Investing

Bond Market Hits a Turning Point as Path Clears for Fed Cuts

(Bloomberg)

(Bloomberg) -- The world’s biggest bond market is reaching a turning point, with US Treasuries wiping out their 2024 losses as traders start to embrace the idea of three interest-rate cuts this year. 

Optimism tied to an ebb in inflation was on full display this week in US government debt, with yields across the curve slumping as the data was seen supporting the case for lower borrowing costs as soon as September. Two-year Treasury yields — more sensitive than longer maturities to Federal Reserve monetary policy — are down 15 basis points this week to 4.45%, the lowest since March.

“All signs point to the Fed starting rate cuts in September,” said Sinead Colton Grant, chief investment officer at BNY Wealth. “You are seeing a market participant reaction to CPI on the back of a softer June labor market report” and Fed Chair Jerome Powell’s recent testimony to US lawmakers. 

Powell told lawmakers this week that officials are increasingly wary of potential risks to the labor market, while waiting for more evidence of inflation slowdown. On Thursday, data showed that the consumer price index increased in June at the slowed pace in three years and fueled a rally in the bond market.

While figures released on Friday showed US producer prices climbed in June slightly more than forecast, market participants focused more on a drop in consumer sentiment. Yields were broadly lower Friday.

The rally this week has helped the Bloomberg US Treasury Index to climb 0.3% this year, as of Thursday’s close, erasing a year-to-date loss of as much as 3.4% in April.

“Clearly a lot of people missed the yield highs at 4.75%, and there is a bit more FOMO — but also more conviction that the cycle is moving in the direction of lower yields,” said John Madziyire, senior portfolio manager at Vanguard. “Now that the Fed is in play, you want to extend longer out the curve.”
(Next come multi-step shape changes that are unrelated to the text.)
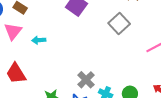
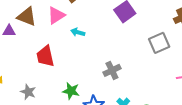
gray cross: (86, 80) -> (112, 70), moved

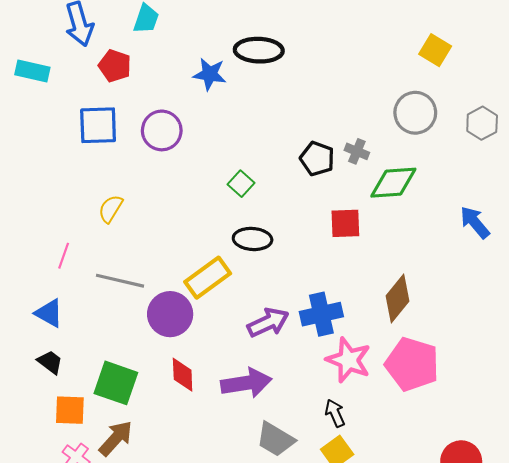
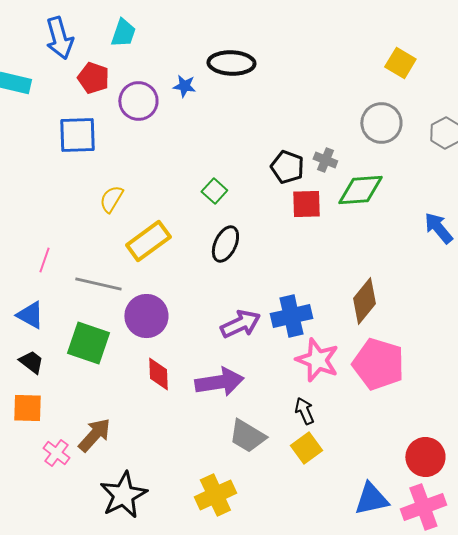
blue star: (210, 74) -> (184, 86), size x0.7
purple circle: (162, 130) -> (138, 101), moved
yellow semicircle: (111, 209) -> (111, 199), moved
red square: (345, 223) -> (306, 204), moved
black ellipse: (253, 239) -> (225, 244), turned -69
yellow rectangle: (208, 278) -> (148, 241), moved
green square: (116, 383) -> (88, 343), moved
orange square: (70, 410) -> (27, 408), moved

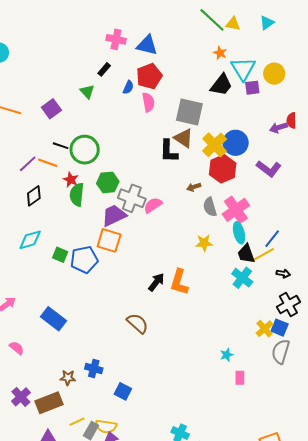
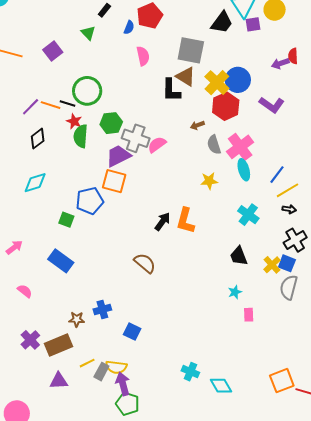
pink semicircle: (148, 102) -> (143, 56), moved
black line: (61, 146) -> (68, 104), moved
black trapezoid: (246, 254) -> (239, 256), moved
green square: (60, 255) -> (66, 220), moved
yellow line: (263, 255) -> (288, 190), moved
blue cross: (94, 369) -> (102, 309), turned -30

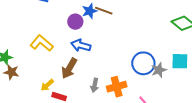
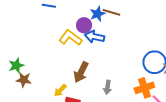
yellow L-shape: (42, 43) -> (70, 38), moved
blue arrow: (81, 45) -> (95, 37), moved
orange cross: (117, 87) -> (144, 88), moved

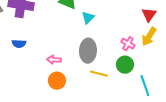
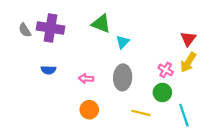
pink arrow: (54, 60) -> (86, 79), moved
yellow line: (99, 74) -> (141, 113), moved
Interest-rate swaps showed traders have all but fully priced in a quarter-point rate cut by the September meeting and are targeting more than two reductions this year. On Friday, Barclays economists tweaked their forecast for Fed policy, predicting a second interest-rate cut in December in addition to the one they were already expecting in September. 

Some have begun to contemplate the potential for a half-percentage-point cut in September, buying October federal funds futures contracts in large size at prices that only make sense if more people buy into the idea that the Fed could begin its first easing cycle in years with a supersized move. 

What Bloomberg strategists say...

“A drip drip of weak economic data and yesterday’s soft CPI will make it hard for Treasury bears to gain sway. But the steepener is still the trade to watch.”

— Edward Harrison, The Everything Risk newsletter. More on MLIV.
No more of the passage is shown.